Lysophosphatidic acid and adenylyl cyclase inhibitor increase proliferation of senescent human diploid fibroblasts by inhibiting adenosine monophosphate-activated protein kinase

This study was designed to elucidate the molecular mechanism underlying lysophosphatidic acid (LPA) and adenylyl cyclase inhibitor SQ22536 (ACI)-induced senescent human diploid fibroblast (HDF) proliferation. Because adenosine monophosphate (AMP)-activated protein kinase (AMPK) is known to inhibit cell proliferation, we examined the phosphorylation status of AMPK and p53 and the expression level of p21(waf1/cip1) after treating HDFs with LPA and ACT. Phosphorylation of AMPK alpha on threonine-172 (p-Thr172-AMPK alpha) increases its catalytic activity but phosphorylation on serine-485/491 (p-Ser485/491-AMPK alpha) reduces the accessibility of the Thr172 phosphorylation site thereby inhibiting its catalytic activity.
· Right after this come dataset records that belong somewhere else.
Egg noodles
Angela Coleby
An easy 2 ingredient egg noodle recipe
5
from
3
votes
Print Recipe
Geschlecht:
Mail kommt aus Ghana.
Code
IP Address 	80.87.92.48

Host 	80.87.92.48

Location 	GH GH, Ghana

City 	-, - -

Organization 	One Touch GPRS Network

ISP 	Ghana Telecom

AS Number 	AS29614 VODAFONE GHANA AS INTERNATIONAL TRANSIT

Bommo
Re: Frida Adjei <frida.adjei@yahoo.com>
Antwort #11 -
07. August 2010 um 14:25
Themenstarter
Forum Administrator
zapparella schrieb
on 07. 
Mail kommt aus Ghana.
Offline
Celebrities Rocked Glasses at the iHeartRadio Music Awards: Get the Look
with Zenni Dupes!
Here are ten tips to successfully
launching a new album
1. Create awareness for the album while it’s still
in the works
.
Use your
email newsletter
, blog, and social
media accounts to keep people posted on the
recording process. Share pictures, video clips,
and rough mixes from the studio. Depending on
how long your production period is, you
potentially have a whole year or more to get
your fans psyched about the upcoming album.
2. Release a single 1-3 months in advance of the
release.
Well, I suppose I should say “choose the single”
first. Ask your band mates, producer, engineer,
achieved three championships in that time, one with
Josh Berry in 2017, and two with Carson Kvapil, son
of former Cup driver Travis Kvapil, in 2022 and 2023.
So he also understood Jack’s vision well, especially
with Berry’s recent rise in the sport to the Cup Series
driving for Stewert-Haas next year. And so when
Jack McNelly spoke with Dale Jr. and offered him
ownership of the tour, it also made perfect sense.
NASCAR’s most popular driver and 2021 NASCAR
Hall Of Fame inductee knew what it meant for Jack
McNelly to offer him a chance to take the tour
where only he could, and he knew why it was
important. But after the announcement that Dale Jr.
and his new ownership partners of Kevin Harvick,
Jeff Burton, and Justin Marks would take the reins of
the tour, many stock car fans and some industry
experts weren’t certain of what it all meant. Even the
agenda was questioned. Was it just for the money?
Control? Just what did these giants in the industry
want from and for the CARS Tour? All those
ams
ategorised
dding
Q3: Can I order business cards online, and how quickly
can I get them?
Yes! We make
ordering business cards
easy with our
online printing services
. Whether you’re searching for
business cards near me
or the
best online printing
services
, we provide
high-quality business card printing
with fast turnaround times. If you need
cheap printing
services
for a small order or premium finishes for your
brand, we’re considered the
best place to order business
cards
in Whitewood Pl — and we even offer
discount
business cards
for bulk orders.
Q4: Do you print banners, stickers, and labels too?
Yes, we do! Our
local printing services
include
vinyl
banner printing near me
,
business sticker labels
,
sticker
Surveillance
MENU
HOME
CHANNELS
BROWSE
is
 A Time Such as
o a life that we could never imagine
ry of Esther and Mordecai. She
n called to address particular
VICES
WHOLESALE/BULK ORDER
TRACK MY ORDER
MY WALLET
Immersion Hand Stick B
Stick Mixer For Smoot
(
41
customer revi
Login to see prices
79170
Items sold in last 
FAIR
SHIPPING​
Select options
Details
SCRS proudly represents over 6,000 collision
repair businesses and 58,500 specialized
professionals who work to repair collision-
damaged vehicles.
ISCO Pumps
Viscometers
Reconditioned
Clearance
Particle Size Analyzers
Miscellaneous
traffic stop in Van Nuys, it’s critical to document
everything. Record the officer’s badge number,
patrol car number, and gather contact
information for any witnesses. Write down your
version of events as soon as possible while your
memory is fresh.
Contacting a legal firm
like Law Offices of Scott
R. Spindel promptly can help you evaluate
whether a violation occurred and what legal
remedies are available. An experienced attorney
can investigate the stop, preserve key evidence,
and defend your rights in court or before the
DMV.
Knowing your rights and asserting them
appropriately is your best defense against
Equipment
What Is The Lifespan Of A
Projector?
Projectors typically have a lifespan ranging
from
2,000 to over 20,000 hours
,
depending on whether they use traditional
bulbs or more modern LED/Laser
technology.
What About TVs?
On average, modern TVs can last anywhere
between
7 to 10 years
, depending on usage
LPA increased p-Ser485/491-AMPKa, presumably by activating cAMP-dependent protein kinase (PKA). However, ACT reduced p-Thr172-AMPK alpha by inhibiting the LKB signaling. Our data demonstrated that both LPA and ACT inhibit the catalytic activity of AMPKa and p53 by differentially regulating phosphorylation of AMPKa, causing increased senescent cell proliferation. These findings suggest that the proliferation potential of senescent HDFs can be modulated through the regulation of the AMPK signaling pathway.